A few weeks ago, I was at the Vision in Methodology conference – a wonderful conference for women in political science that are interested in all aspects of political methodology.  One of the sessions was on implicit bias – a topic where there is a lot of academic research concerning how our CVs, letters of recommendation, and publications could be unequally interpreted by the larger community (both men and women!).  I think the research has some telling implications for gendered variations in success on the job market and at tenure/promotion time.  Hazel Morrow Jones and Jan Box-Steffensmeier have a great piece on the topic at The Political Methodologist. I have a lot of personal anecdotes (ask me over a beer at ISA-Midwest!) on this one and am really trying to be conscious about my own potential biases.
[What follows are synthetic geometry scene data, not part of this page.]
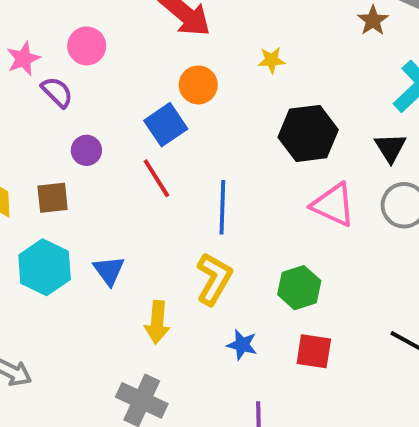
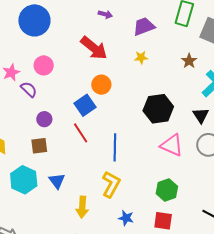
brown star: (373, 20) -> (189, 61), moved
yellow star: (271, 60) -> (141, 57), moved
brown square: (53, 198) -> (39, 146), moved
green hexagon: (299, 288) -> (167, 190), moved

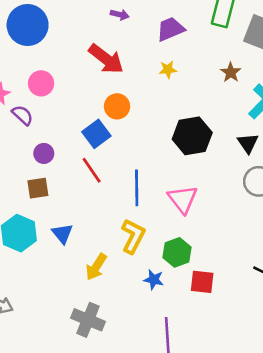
pink triangle: (172, 145) -> (183, 199), moved, turned 30
green hexagon: (167, 190) -> (177, 252), moved
yellow arrow: (82, 207) -> (96, 267), turned 30

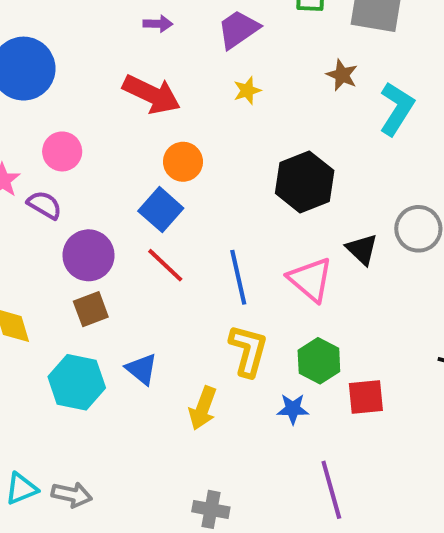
black triangle: (248, 143) -> (362, 249), moved
purple circle: (44, 153) -> (89, 255), size x1.6
gray cross: (88, 320) -> (211, 509), moved, size x0.7

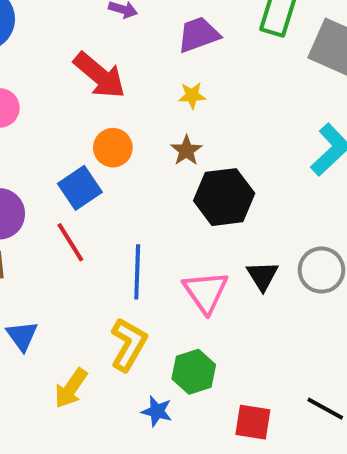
brown star: (342, 75) -> (186, 150), moved
red square: (366, 397) -> (253, 422), moved

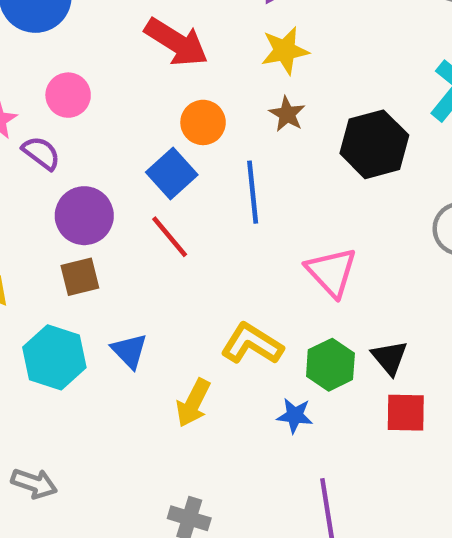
yellow star: (192, 95) -> (285, 51), size x1.5
black hexagon: (224, 197) -> (374, 144), moved
blue line: (137, 272) -> (253, 192), moved
black triangle: (262, 276) -> (390, 358), moved
yellow L-shape: (129, 344) -> (252, 344), turned -80

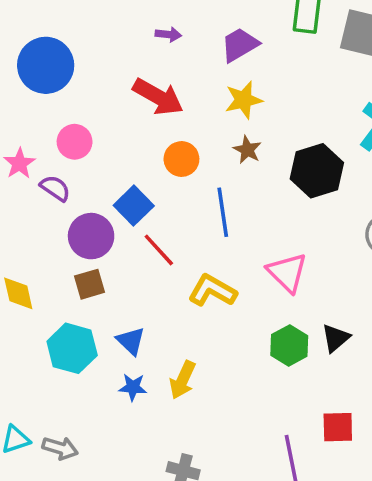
blue square: (172, 173) -> (134, 206), moved
yellow L-shape: (252, 344) -> (212, 291), moved
black triangle: (390, 358) -> (336, 338), turned 32
red square: (406, 413) -> (338, 427), moved
blue star: (295, 416) -> (133, 387), moved

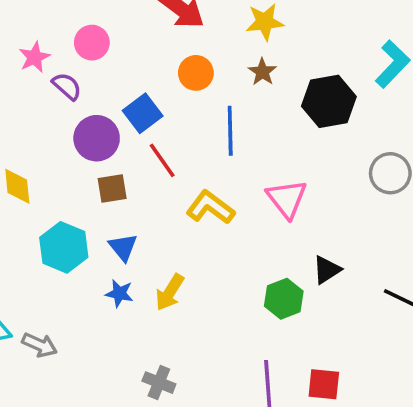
brown square: (90, 284) -> (112, 189), moved
green hexagon: (289, 345) -> (284, 299), moved
red square: (338, 427) -> (324, 384), moved

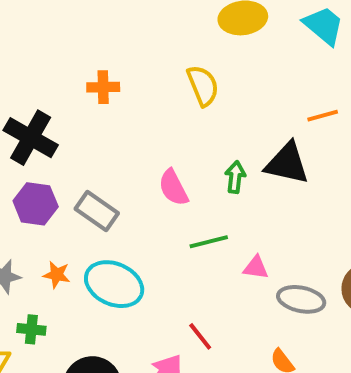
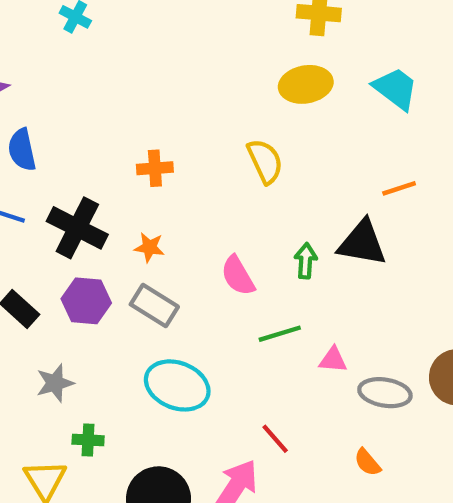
orange star: (57, 275) -> (149, 247), moved

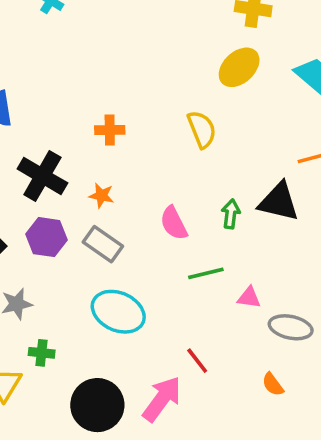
yellow ellipse: (306, 84) -> (239, 67), turned -36

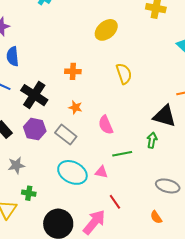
yellow ellipse: (239, 67) -> (106, 30), moved
orange star: (101, 196) -> (75, 107), moved
green arrow: (231, 214) -> (152, 140), moved
pink triangle: (249, 298) -> (101, 172), moved

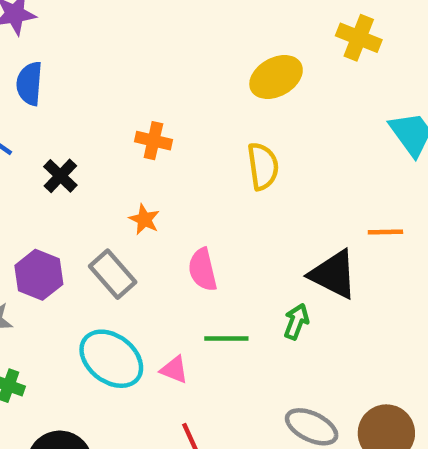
yellow ellipse: (106, 30) -> (276, 77), moved
black cross: (34, 95) -> (60, 176), size x0.6
purple hexagon: (35, 129) -> (39, 275), moved

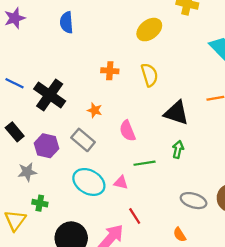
blue semicircle: (29, 84) -> (67, 22), moved
orange cross: (153, 141) -> (110, 71), moved
black cross: (60, 176) -> (50, 95), size x1.8
black triangle: (333, 274) -> (176, 113), moved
Today, thanks to the powers of social media, I was informed of this great New Yorker blog post by Maria Konnikova on “the dangers for women who negotiate.”  The punch line:

“our implicit gender perceptions mean that the advice that women stand up for themselves and assert their position strongly in negotiations may not have the intended effect. It may even backfire.”

Ouch.  I’m still fairly new to the game of negotiations – I find the process scary and intimidating. Asking for an extra couple hundred in travel funds is enough to make me sweat. However, I also know there are times where negotiations need to occur – for me, for my family, for what I want out of life.  It’s definitely disappointing to see all of the research on how negotiations can be particularly dangerous for women.  The advice at the end of the blog – based on some social science research – is to make negotiations about the “team” and the “broader organization” (ie “Giving me more money is good for all of us, we can build something here” or “The extra travel funds are a great way for us to continue improving our department’s trajectory”).  Intuitively, that makes a lot of sense and is something I’m going to try.

Unfortunately, I don’t think there are easy answers to issues of implicit biases and negotiation – as the blog posts ends:

 “negotiation in which gender is involved remains a careful, precarious balancing act.”

And that statement alone should be enough to make us all want to “rant”!